AVAILABLE DATA ->
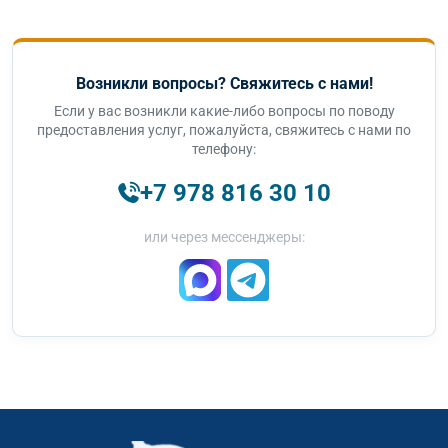
Возникли вопросы? Свяжитесь с нами!
Если у вас возникли какие-либо вопросы по поводу
предоставления услуг, пожалуйста, свяжитесь с нами по
телефону:
+7 978 816 30 10
или через мессенджеры:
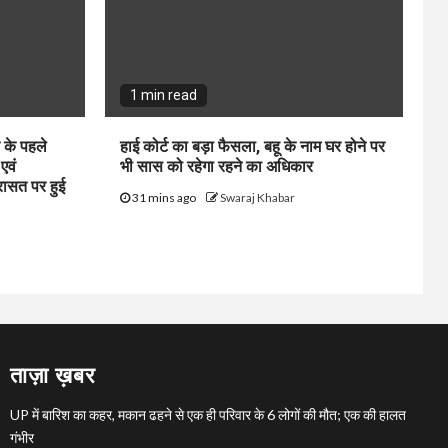
1 min read
क के पहले
हाई कोर्ट का बड़ा फैसला, बहू के नाम घर होने पर
एवं
भी सास को रहेगा रहने का अधिकार
रासत पर हुई
31 mins ago
Swaraj Khabar
ताज़ा ख़बर
UP में बारिश का कहर, मकान ढहने से एक ही परिवार के 6 लोगों की मौत; एक की हालत
गंभीर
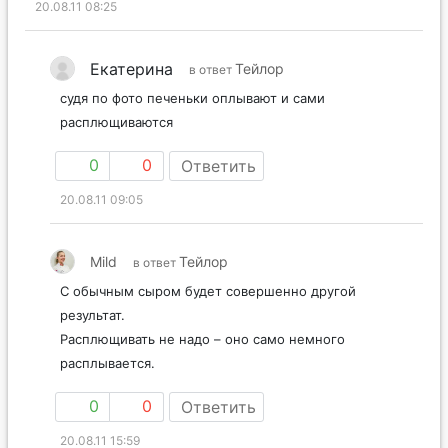
20.08.11 08:25
Екатерина
Тейлор
в ответ
судя по фото печеньки оплывают и сами
расплющиваются
0
0
Ответить
20.08.11 09:05
Mild
Тейлор
в ответ
С обычным сыром будет совершенно другой
результат.
Расплющивать не надо – оно само немного
расплывается.
0
0
Ответить
20.08.11 15:59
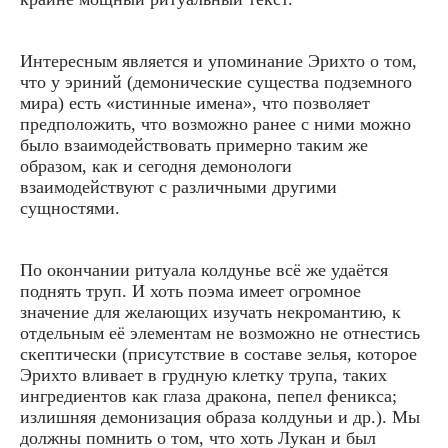
Интересным является и упоминание Эрихто о том,
что у эриний (демонические существа подземного
мира) есть «истинные имена», что позволяет
предположить, что возможно ранее с ними можно
было взаимодействовать примерно таким же
образом, как и сегодня демонологи
взаимодействуют с различными другими
сущностями.
По окончании ритуала колдунье всё же удаётся
поднять труп. И хоть поэма имеет огромное
значение для желающих изучать некромантию, к
отдельным её элементам не возможно не отнестись
скептически (присутствие в составе зелья, которое
Эрихто вливает в грудную клетку трупа, таких
ингредиентов как глаза дракона, пепел феникса;
излишняя демонизация образа колдуньи и др.). Мы
должны помнить о том, что хоть Лукан и был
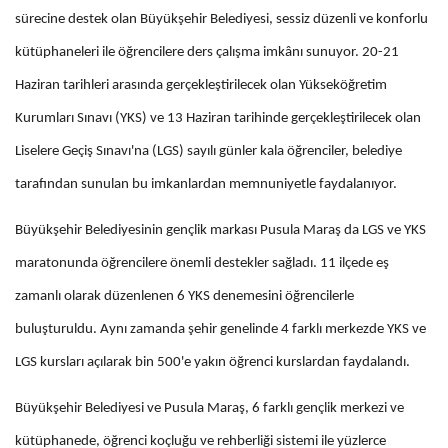
sürecine destek olan Büyükşehir Belediyesi, sessiz düzenli ve konforlu
kütüphaneleri ile öğrencilere ders çalışma imkânı sunuyor. 20-21
Haziran tarihleri arasında gerçekleştirilecek olan Yükseköğretim
Kurumları Sınavı (YKS) ve 13 Haziran tarihinde gerçekleştirilecek olan
Liselere Geçiş Sınavı'na (LGS) sayılı günler kala öğrenciler, belediye
tarafından sunulan bu imkanlardan memnuniyetle faydalanıyor.
Büyükşehir Belediyesinin gençlik markası Pusula Maraş da LGS ve YKS
maratonunda öğrencilere önemli destekler sağladı. 11 ilçede eş
zamanlı olarak düzenlenen 6 YKS denemesini öğrencilerle
buluşturuldu. Aynı zamanda şehir genelinde 4 farklı merkezde YKS ve
LGS kursları açılarak bin 500'e yakın öğrenci kurslardan faydalandı.
Büyükşehir Belediyesi ve Pusula Maraş, 6 farklı gençlik merkezi ve
kütüphanede, öğrenci koçluğu ve rehberliği sistemi ile yüzlerce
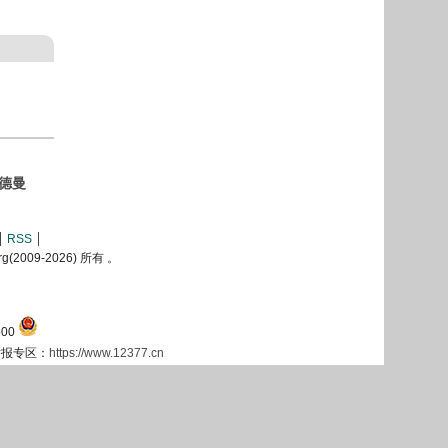
德曼
RSS
2009-
2026) 所有 。
00
息举报专区：
https://www.12377.cn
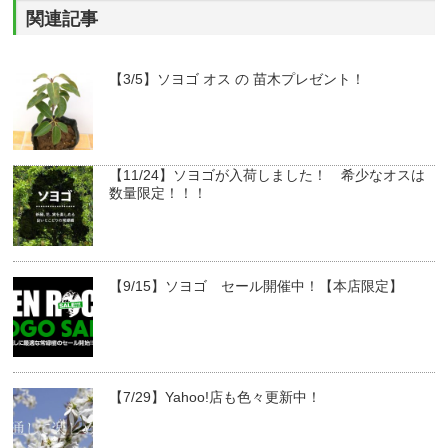
関連記事
【3/5】ソヨゴ オス の 苗木プレゼント！
【11/24】ソヨゴが入荷しました！ 希少なオスは
数量限定！！！
【9/15】ソヨゴ セール開催中！【本店限定】
【7/29】Yahoo!店も色々更新中！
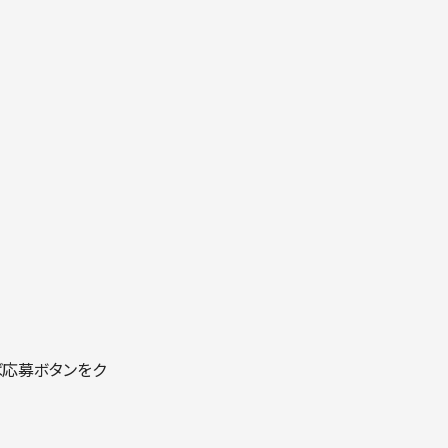
応募ボタンをク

WHAT YOU HAVE TO DO ->
Start with the line above that contains "Интересным является и" and end with the line that contains "По окончании ритуала колдунье всё же удаётся". Write out those lines exactly, and only those.

RESPONSE TO THE EXERCISE ->
Интересным является и упоминание Эрихто о том,
что у эриний (демонические существа подземного
мира) есть «истинные имена», что позволяет
предположить, что возможно ранее с ними можно
было взаимодействовать примерно таким же
образом, как и сегодня демонологи
взаимодействуют с различными другими
сущностями.
По окончании ритуала колдунье всё же удаётся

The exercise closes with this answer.